_AIM OF THE TASK:_
All records are to be restated word for word, with pictures excluded.

DATASET START

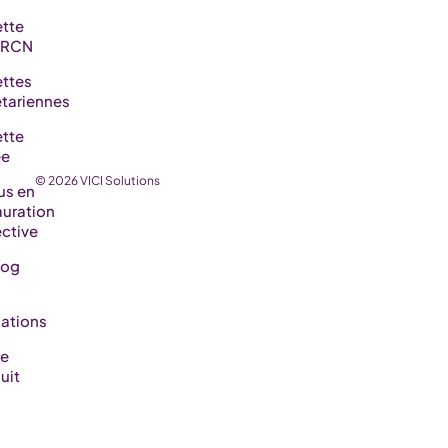
tte
RCN
ttes
tariennes
tte
ée
© 2026 VICI Solutions
us en
auration
ective
log
ations
de
uit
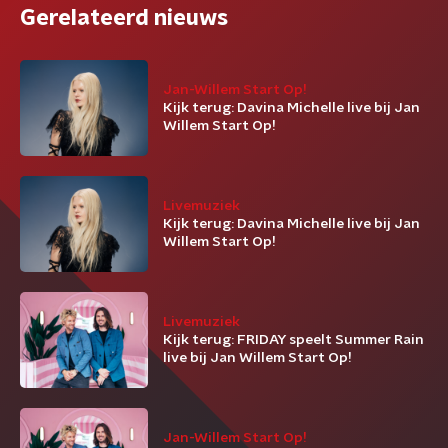
Gerelateerd nieuws
Jan-Willem Start Op!
Kijk terug: Davina Michelle live bij Jan
Willem Start Op!
Livemuziek
Kijk terug: Davina Michelle live bij Jan
Willem Start Op!
Livemuziek
Kijk terug: FRIDAY speelt Summer Rain
live bij Jan Willem Start Op!
Jan-Willem Start Op!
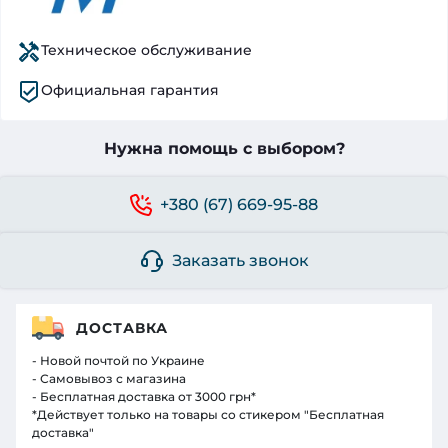
Техническое обслуживание
Официальная гарантия
Нужна помощь с выбором?
+380 (67) 669-95-88
Заказать звонок
ДОСТАВКА
- Новой почтой по Украине
- Самовывоз с магазина
- Бесплатная доставка от 3000 грн*
*Действует только на товары со стикером "Бесплатная
доставка"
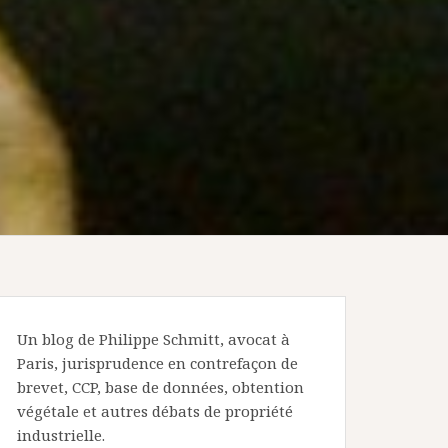
Un blog de Philippe Schmitt, avocat à
Paris, jurisprudence en contrefaçon de
brevet, CCP, base de données, obtention
végétale et autres débats de propriété
industrielle.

DATASET END

_TASK RESPONSE:_
tte
RCN
ttes
tariennes
tte
ée
© 2026 VICI Solutions
us en
auration
ective
log
ations
de
uit
Gerelateerd nieuws
Jan-Willem Start Op!
Kijk terug: Davina Michelle live bij Jan
Willem Start Op!
Livemuziek
Kijk terug: Davina Michelle live bij Jan
Willem Start Op!
Livemuziek
Kijk terug: FRIDAY speelt Summer Rain
live bij Jan Willem Start Op!
Jan-Willem Start Op!
Техническое обслуживание
Официальная гарантия
Нужна помощь с выбором?
+380 (67) 669-95-88
Заказать звонок
ДОСТАВКА
- Новой почтой по Украине
- Самовывоз с магазина
- Бесплатная доставка от 3000 грн*
*Действует только на товары со стикером "Бесплатная
доставка"
Un blog de Philippe Schmitt, avocat à
Paris, jurisprudence en contrefaçon de
brevet, CCP, base de données, obtention
végétale et autres débats de propriété
industrielle.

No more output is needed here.